> [Exercise directions] Pictures appear among the records below and must be omitted. Repeat exactly the lines from the line with "Wykaz podręczników" to the line with "persistent.", both included.

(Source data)

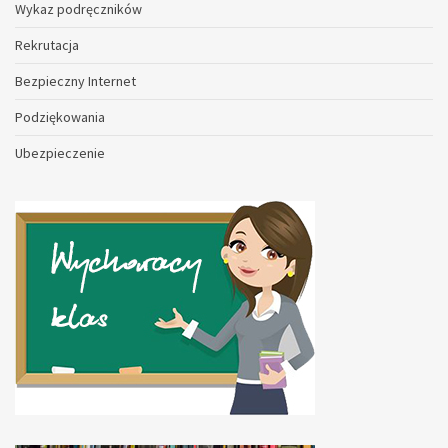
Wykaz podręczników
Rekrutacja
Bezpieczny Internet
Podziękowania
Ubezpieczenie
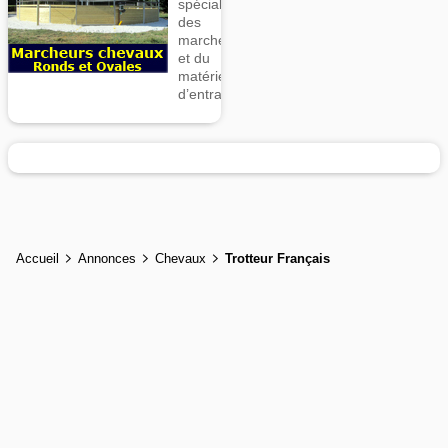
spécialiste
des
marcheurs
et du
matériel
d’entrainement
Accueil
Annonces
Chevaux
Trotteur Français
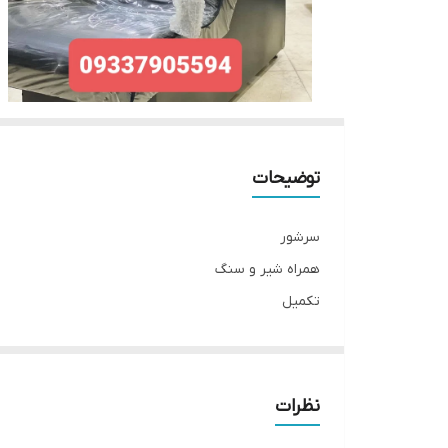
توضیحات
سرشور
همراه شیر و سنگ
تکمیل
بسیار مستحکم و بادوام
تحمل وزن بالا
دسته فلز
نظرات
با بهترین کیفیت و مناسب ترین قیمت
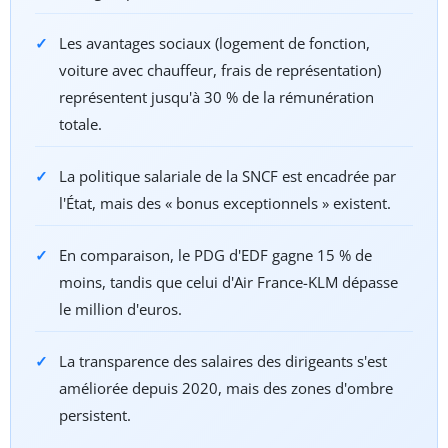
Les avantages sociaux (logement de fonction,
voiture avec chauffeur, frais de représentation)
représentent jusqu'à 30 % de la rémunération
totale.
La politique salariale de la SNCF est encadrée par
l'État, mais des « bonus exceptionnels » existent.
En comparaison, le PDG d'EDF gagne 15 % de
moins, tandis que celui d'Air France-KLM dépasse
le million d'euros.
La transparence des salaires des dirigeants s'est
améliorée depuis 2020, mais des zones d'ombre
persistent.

==

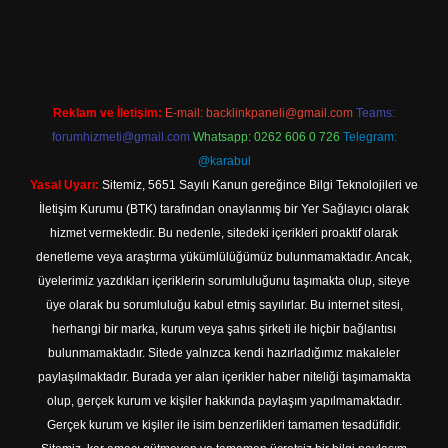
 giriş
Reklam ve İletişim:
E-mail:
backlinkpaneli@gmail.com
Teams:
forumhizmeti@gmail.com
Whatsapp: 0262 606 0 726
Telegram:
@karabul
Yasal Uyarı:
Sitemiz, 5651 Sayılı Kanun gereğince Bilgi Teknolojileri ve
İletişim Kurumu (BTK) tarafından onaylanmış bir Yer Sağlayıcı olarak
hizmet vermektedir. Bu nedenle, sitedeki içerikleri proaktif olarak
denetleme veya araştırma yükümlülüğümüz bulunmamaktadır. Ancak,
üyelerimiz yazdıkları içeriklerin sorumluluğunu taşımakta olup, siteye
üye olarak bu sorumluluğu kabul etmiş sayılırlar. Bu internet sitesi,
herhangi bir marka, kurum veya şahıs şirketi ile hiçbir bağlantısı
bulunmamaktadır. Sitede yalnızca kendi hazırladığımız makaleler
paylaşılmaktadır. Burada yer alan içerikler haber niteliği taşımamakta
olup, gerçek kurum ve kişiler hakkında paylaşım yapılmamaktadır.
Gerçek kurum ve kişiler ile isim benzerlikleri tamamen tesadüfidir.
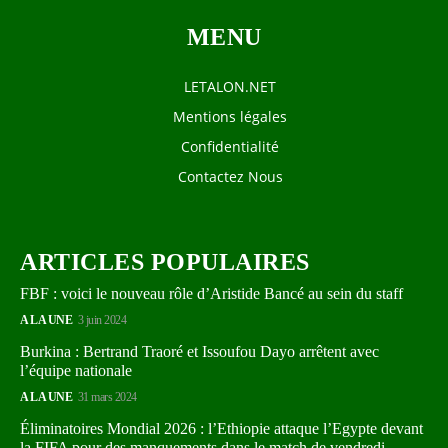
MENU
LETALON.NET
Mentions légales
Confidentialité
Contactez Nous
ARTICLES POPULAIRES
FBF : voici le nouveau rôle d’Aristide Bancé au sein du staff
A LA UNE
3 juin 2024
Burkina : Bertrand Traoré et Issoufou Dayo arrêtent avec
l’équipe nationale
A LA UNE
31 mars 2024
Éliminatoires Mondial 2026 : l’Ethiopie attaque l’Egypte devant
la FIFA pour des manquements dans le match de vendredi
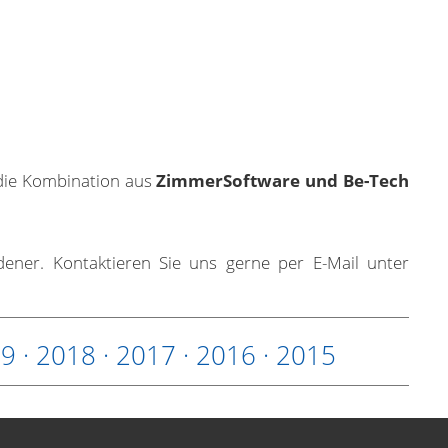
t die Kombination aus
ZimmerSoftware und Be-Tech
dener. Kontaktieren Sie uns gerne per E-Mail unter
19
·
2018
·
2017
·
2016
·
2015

* * *

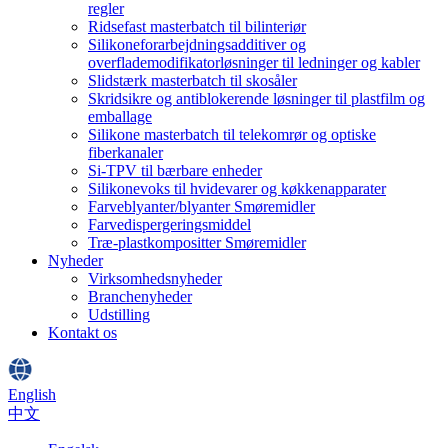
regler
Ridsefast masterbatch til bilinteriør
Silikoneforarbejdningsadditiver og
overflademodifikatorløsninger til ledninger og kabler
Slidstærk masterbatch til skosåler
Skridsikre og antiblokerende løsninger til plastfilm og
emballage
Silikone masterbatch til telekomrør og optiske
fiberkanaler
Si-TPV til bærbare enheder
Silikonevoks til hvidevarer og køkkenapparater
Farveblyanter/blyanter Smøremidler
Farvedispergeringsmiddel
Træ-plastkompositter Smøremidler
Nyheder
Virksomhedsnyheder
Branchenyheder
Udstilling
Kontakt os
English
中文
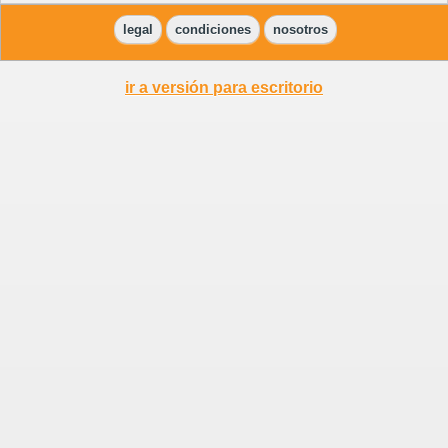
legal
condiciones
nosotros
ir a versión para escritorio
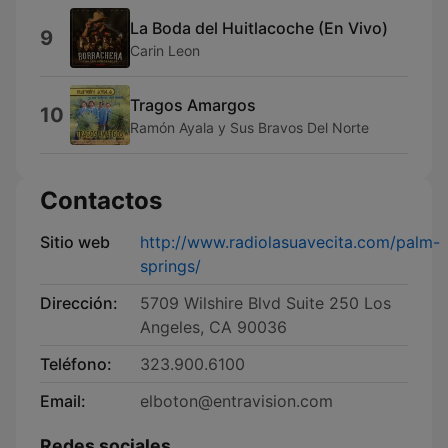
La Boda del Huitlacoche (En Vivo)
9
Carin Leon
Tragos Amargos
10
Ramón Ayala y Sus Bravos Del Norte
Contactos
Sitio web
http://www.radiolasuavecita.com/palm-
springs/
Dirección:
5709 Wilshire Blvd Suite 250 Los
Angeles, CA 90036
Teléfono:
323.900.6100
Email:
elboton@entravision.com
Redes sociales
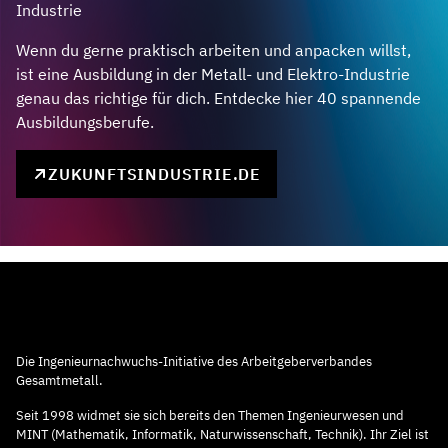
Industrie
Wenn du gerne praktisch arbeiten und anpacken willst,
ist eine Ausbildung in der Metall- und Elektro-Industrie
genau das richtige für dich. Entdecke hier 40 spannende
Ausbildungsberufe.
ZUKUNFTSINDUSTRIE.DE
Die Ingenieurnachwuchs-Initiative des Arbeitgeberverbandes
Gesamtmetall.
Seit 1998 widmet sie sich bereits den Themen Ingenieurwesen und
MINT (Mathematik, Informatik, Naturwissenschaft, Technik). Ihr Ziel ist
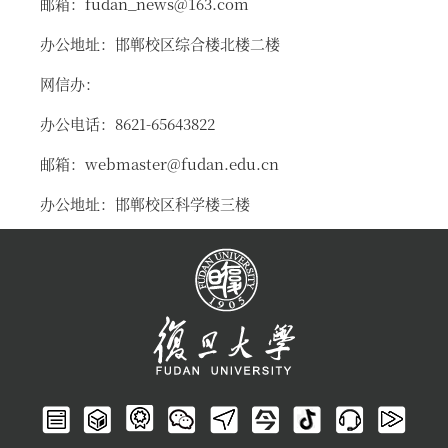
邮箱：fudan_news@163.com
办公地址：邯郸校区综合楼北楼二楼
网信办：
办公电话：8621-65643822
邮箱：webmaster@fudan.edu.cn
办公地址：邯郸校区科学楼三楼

> [Solved exercise]
Wykaz podręczników
Rekrutacja
Bezpieczny Internet
Podziękowania
Ubezpieczenie
spécialiste
des
marcheurs
et du
matériel
d’entrainement
Accueil
Annonces
Chevaux
Trotteur Français
توضیحات
سرشور
همراه شیر و سنگ
تکمیل
بسیار مستحکم و بادوام
تحمل وزن بالا
دسته فلز
نظرات
با بهترین کیفیت و مناسب ترین قیمت
Les avantages sociaux (logement de fonction,
voiture avec chauffeur, frais de représentation)
représentent jusqu'à 30 % de la rémunération
totale.
La politique salariale de la SNCF est encadrée par
l'État, mais des « bonus exceptionnels » existent.
En comparaison, le PDG d'EDF gagne 15 % de
moins, tandis que celui d'Air France-KLM dépasse
le million d'euros.
La transparence des salaires des dirigeants s'est
améliorée depuis 2020, mais des zones d'ombre
persistent.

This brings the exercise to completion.